There is no mechanism for RTSP servers to learn what ports they should be constrained to use. Perhaps you mean we can tell RTSP server *administrators* to use just the ports we think are appropriate. Alas, there is no mechanism for doing that, either.

You're telling me that the way to solve the problem is allow all UDP packets through the filter. And that's just to make RealPlayer and Quicktime work properly.

That's one option. But if the RTSP protocol is so unusual in this respect that it can't live in an uPnP/NAT-PMP world, another option would be to change the protocol. Some mechanism to allow for the proxying that you need but without the address fakery makes sense, but that may be hard to accomplish.

I have neither the option of changing the RTSP protocol nor the means to force RTSP server administrators to use a limited range of client ports. I have to make Quicktime and RealPlayer streaming, as they exist today, work properly and sooner rather than later.

What about IPsec (without the ESP encapsulated in UDP) using ISAKMP?

What do you mean by that? Packets with ip6->nextheader == ESP?

Yes.

These are extremely simple firewall-wise: it's yes or it's no to all of them. Obviously a firewall device can't be an ISAKMP proxy, unknown entities in the middle messing with your packets is exactly what IPsec is supposed to protect you against.

I think you might have missed an important part of the discussion. The problem is that outbound IKE initiations only punch holes for the well-known ISAKMP port. They do not also punch holes for the associated inbound ESP packets without the assistance of an ISAKMP- aware gateway, i.e. basically an ALG for ISAKMP and IPsec flows.

ESP packets that don't match any state at the host will be rejected promptly without any adverse effects, so I don't see any reason to invest a lot of effort to make sure only ESP packets that match known state through the firewall device.

Without an ISAKMP ALG in the gateway, ESP packets that *DO* match state at the endpoint node will be rejected by the firewall.

I'd like to direct members of the group interested in continuing this discussion about IPv6 filtering behaviors to the ongoing discussion in the BEHAVE working group.

In my experience, mailing list hopping halfway through a discussion doesn't work too well. It would be good if the v6ops people could reach some conclusion (and hopefully, consensus) on these issues.

I'm happy to continue the discussion separately or cross-posted to both working groups, as necessary.
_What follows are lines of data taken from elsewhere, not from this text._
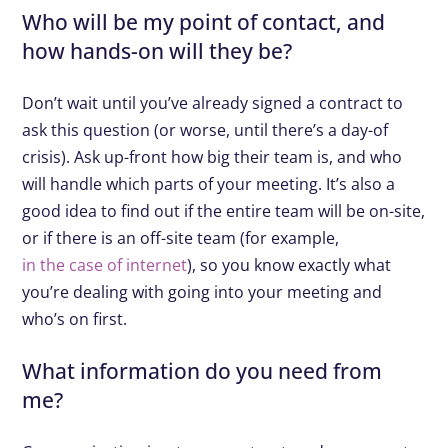
Who will be my point of contact, and
how hands-on will they be?
Don’t wait until you’ve already signed a contract to
ask this question (or worse, until there’s a day-of
crisis). Ask up-front how big their team is, and who
will handle which parts of your meeting. It’s also a
good idea to find out if the entire team will be on-site,
or if there is an off-site team (for example,
in the case of internet
), so you know exactly what
you’re dealing with going into your meeting and
who’s on first.
What information do you need from
me?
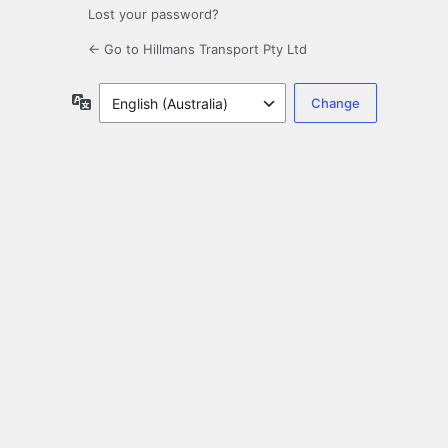
Lost your password?
← Go to Hillmans Transport Pty Ltd
Language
If BEHAVE and V6OPS think relaxing the constraints on what inbound packets should be rejected by stateful packet filters in residential IPv6 gateway devices, then I'll take those recommendations to Apple's security team and see if they feel comfortable relaxing the behavior of future AirPort base station products. At the moment, however, the recommendation is clear: no inbound packets should be passed unless they are associated with state matching flows initiated by local nodes.

I will agree: the more we can relax the constraints in question, the less need there will be to implement ALG's for IPv6 firewalls, and *therefore* the less demand there may be for the development of IPv6 general purpose NAT, which is the topic of this particular thread of discussion. That would certainly help.

I'm very pessimistic, however, that we can eliminate *all* of the impetus to implement ALG's for IPv6 firewalls without removing the constraint on inbound flows entirely, or by the implementation of an application listener discovery protocol for firewalls. I'm more optimistic about the potential of the latter alternative than I am about the former. To that end, I am drafting a proposal for solving this problem with a new ICMP sub-protocol.